BEGIN

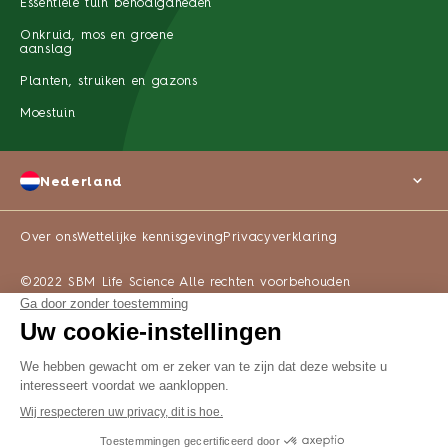
Essentiële tuin benodigdheden
Onkruid, mos en groene
aanslag
Planten, struiken en gazons
Moestuin
Nederland
Over ons
Wettelijke kennisgeving
Privacyverklaring
©2022 SBM Life Science Alle rechten voorbehouden
WAAR TE KOOP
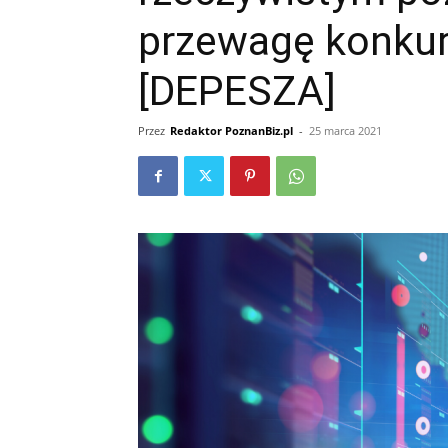
przewagę konkur
[DEPESZA]
Przez
Redaktor PoznanBiz.pl
-
25 marca 2021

END

> **Instructions to follow**
Everything in the entries above, apart from the images, should be printed exactly.

> **Exercise output**
Essentiële tuin benodigdheden
Onkruid, mos en groene
aanslag
Planten, struiken en gazons
Moestuin
Nederland
Over ons
Wettelijke kennisgeving
Privacyverklaring
©2022 SBM Life Science Alle rechten voorbehouden
WAAR TE KOOP
przewagę konkur
[DEPESZA]
Przez
Redaktor PoznanBiz.pl
-
25 marca 2021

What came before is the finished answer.